_WHAT THE TASK ASKS_: Without including any picture, return the complete set of records exactly.

=== RECORD EXTRACTS ===

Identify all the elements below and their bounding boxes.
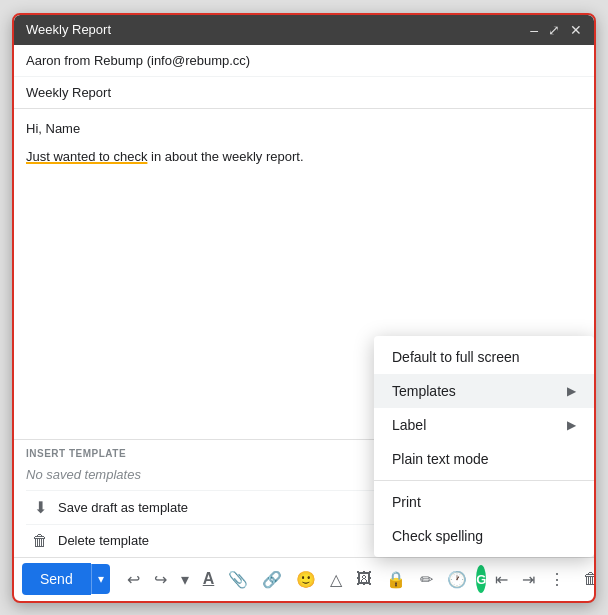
- attach-file-icon[interactable]: 📎: [223, 566, 253, 593]
- formatting-redo-icon[interactable]: ↪: [149, 566, 172, 593]
- insert-emoji-icon[interactable]: 🙂: [291, 566, 321, 593]
- insert-drive-icon[interactable]: △: [325, 566, 347, 593]
- context-menu-check-spelling[interactable]: Check spelling: [374, 519, 594, 553]
- templates-arrow-icon: ▶: [567, 384, 576, 398]
- send-button[interactable]: Send: [22, 563, 91, 595]
- send-dropdown-button[interactable]: ▾: [91, 564, 110, 594]
- formatting-dropdown-icon[interactable]: ▾: [176, 566, 194, 593]
- context-menu-divider: [374, 480, 594, 481]
- insert-link-icon[interactable]: 🔗: [257, 566, 287, 593]
- context-menu-print[interactable]: Print: [374, 485, 594, 519]
- close-icon[interactable]: ✕: [570, 22, 582, 38]
- title-bar: Weekly Report – ⤢ ✕: [14, 15, 594, 45]
- body-text-rest: in about the weekly report.: [147, 149, 303, 164]
- indent-decrease-icon[interactable]: ⇤: [490, 566, 513, 593]
- context-menu-plain-text[interactable]: Plain text mode: [374, 442, 594, 476]
- schedule-send-icon[interactable]: 🕐: [442, 566, 472, 593]
- label-arrow-icon: ▶: [567, 418, 576, 432]
- toolbar: Send ▾ ↩ ↪ ▾ A 📎 🔗 🙂 △ 🖼 🔒 ✏ 🕐 G ⇤ ⇥ ⋮ 🗑: [14, 557, 594, 601]
- bottom-section: INSERT TEMPLATE No saved templates ⬇ Sav…: [14, 439, 594, 601]
- context-menu-check-spelling-label: Check spelling: [392, 528, 483, 544]
- sender-field: Aaron from Rebump (info@rebump.cc): [14, 45, 594, 77]
- grammarly-button[interactable]: G: [476, 565, 486, 593]
- expand-icon[interactable]: ⤢: [548, 22, 560, 38]
- subject-field: Weekly Report: [14, 77, 594, 108]
- email-greeting: Hi, Name: [26, 119, 582, 140]
- insert-lock-icon[interactable]: 🔒: [381, 566, 411, 593]
- context-menu-default-fullscreen[interactable]: Default to full screen: [374, 340, 594, 374]
- context-menu-plain-text-label: Plain text mode: [392, 451, 489, 467]
- context-menu: Default to full screen Templates ▶ Label…: [374, 336, 594, 557]
- indent-increase-icon[interactable]: ⇥: [517, 566, 540, 593]
- signature-icon[interactable]: ✏: [415, 566, 438, 593]
- compose-window: Weekly Report – ⤢ ✕ Aaron from Rebump (i…: [12, 13, 596, 603]
- font-format-button[interactable]: A: [198, 566, 220, 592]
- send-button-group: Send ▾: [22, 563, 110, 595]
- context-menu-label[interactable]: Label ▶: [374, 408, 594, 442]
- context-menu-templates-label: Templates: [392, 383, 456, 399]
- discard-draft-icon[interactable]: 🗑: [578, 566, 596, 592]
- email-body-text: Just wanted to check in about the weekly…: [26, 147, 582, 168]
- insert-photo-icon[interactable]: 🖼: [351, 566, 377, 592]
- window-title: Weekly Report: [26, 22, 111, 37]
- title-bar-actions: – ⤢ ✕: [530, 22, 582, 38]
- minimize-icon[interactable]: –: [530, 22, 538, 38]
- more-options-icon[interactable]: ⋮: [544, 566, 570, 593]
- context-menu-templates[interactable]: Templates ▶: [374, 374, 594, 408]
- context-menu-label-label: Label: [392, 417, 426, 433]
- delete-template-icon: 🗑: [30, 532, 50, 550]
- formatting-undo-icon[interactable]: ↩: [122, 566, 145, 593]
- save-draft-icon: ⬇: [30, 498, 50, 517]
- email-fields: Aaron from Rebump (info@rebump.cc) Weekl…: [14, 45, 594, 109]
- context-menu-default-fullscreen-label: Default to full screen: [392, 349, 520, 365]
- context-menu-print-label: Print: [392, 494, 421, 510]
- highlighted-text: Just wanted to check: [26, 149, 147, 164]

===

_TASK ANSWER_:
Identify all the elements below and their bounding boxes.
- attach-file-icon[interactable]: 📎: [223, 566, 253, 593]
- formatting-redo-icon[interactable]: ↪: [149, 566, 172, 593]
- insert-emoji-icon[interactable]: 🙂: [291, 566, 321, 593]
- insert-drive-icon[interactable]: △: [325, 566, 347, 593]
- context-menu-check-spelling[interactable]: Check spelling: [374, 519, 594, 553]
- templates-arrow-icon: ▶: [567, 384, 576, 398]
- send-button[interactable]: Send: [22, 563, 91, 595]
- send-dropdown-button[interactable]: ▾: [91, 564, 110, 594]
- formatting-dropdown-icon[interactable]: ▾: [176, 566, 194, 593]
- context-menu-divider: [374, 480, 594, 481]
- insert-link-icon[interactable]: 🔗: [257, 566, 287, 593]
- context-menu-print[interactable]: Print: [374, 485, 594, 519]
- close-icon[interactable]: ✕: [570, 22, 582, 38]
- title-bar: Weekly Report – ⤢ ✕: [14, 15, 594, 45]
- body-text-rest: in about the weekly report.: [147, 149, 303, 164]
- indent-decrease-icon[interactable]: ⇤: [490, 566, 513, 593]
- context-menu-plain-text[interactable]: Plain text mode: [374, 442, 594, 476]
- schedule-send-icon[interactable]: 🕐: [442, 566, 472, 593]
- label-arrow-icon: ▶: [567, 418, 576, 432]
- toolbar: Send ▾ ↩ ↪ ▾ A 📎 🔗 🙂 △ 🖼 🔒 ✏ 🕐 G ⇤ ⇥ ⋮ 🗑: [14, 557, 594, 601]
- bottom-section: INSERT TEMPLATE No saved templates ⬇ Sav…: [14, 439, 594, 601]
- context-menu-check-spelling-label: Check spelling: [392, 528, 483, 544]
- sender-field: Aaron from Rebump (info@rebump.cc): [14, 45, 594, 77]
- grammarly-button[interactable]: G: [476, 565, 486, 593]
- expand-icon[interactable]: ⤢: [548, 22, 560, 38]
- subject-field: Weekly Report: [14, 77, 594, 108]
- email-greeting: Hi, Name: [26, 119, 582, 140]
- insert-lock-icon[interactable]: 🔒: [381, 566, 411, 593]
- context-menu-default-fullscreen[interactable]: Default to full screen: [374, 340, 594, 374]
- context-menu-plain-text-label: Plain text mode: [392, 451, 489, 467]
- context-menu: Default to full screen Templates ▶ Label…: [374, 336, 594, 557]
- indent-increase-icon[interactable]: ⇥: [517, 566, 540, 593]
- signature-icon[interactable]: ✏: [415, 566, 438, 593]
- compose-window: Weekly Report – ⤢ ✕ Aaron from Rebump (i…: [12, 13, 596, 603]
- font-format-button[interactable]: A: [198, 566, 220, 592]
- send-button-group: Send ▾: [22, 563, 110, 595]
- context-menu-label[interactable]: Label ▶: [374, 408, 594, 442]
- context-menu-templates-label: Templates: [392, 383, 456, 399]
- discard-draft-icon[interactable]: 🗑: [578, 566, 596, 592]
- email-body-text: Just wanted to check in about the weekly…: [26, 147, 582, 168]
- insert-photo-icon[interactable]: 🖼: [351, 566, 377, 592]
- window-title: Weekly Report: [26, 22, 111, 37]
- title-bar-actions: – ⤢ ✕: [530, 22, 582, 38]
- minimize-icon[interactable]: –: [530, 22, 538, 38]
- more-options-icon[interactable]: ⋮: [544, 566, 570, 593]
- context-menu-templates[interactable]: Templates ▶: [374, 374, 594, 408]
- context-menu-label-label: Label: [392, 417, 426, 433]
- delete-template-icon: 🗑: [30, 532, 50, 550]
- formatting-undo-icon[interactable]: ↩: [122, 566, 145, 593]
- save-draft-icon: ⬇: [30, 498, 50, 517]
- email-fields: Aaron from Rebump (info@rebump.cc) Weekl…: [14, 45, 594, 109]
- context-menu-default-fullscreen-label: Default to full screen: [392, 349, 520, 365]
- context-menu-print-label: Print: [392, 494, 421, 510]
- highlighted-text: Just wanted to check: [26, 149, 147, 164]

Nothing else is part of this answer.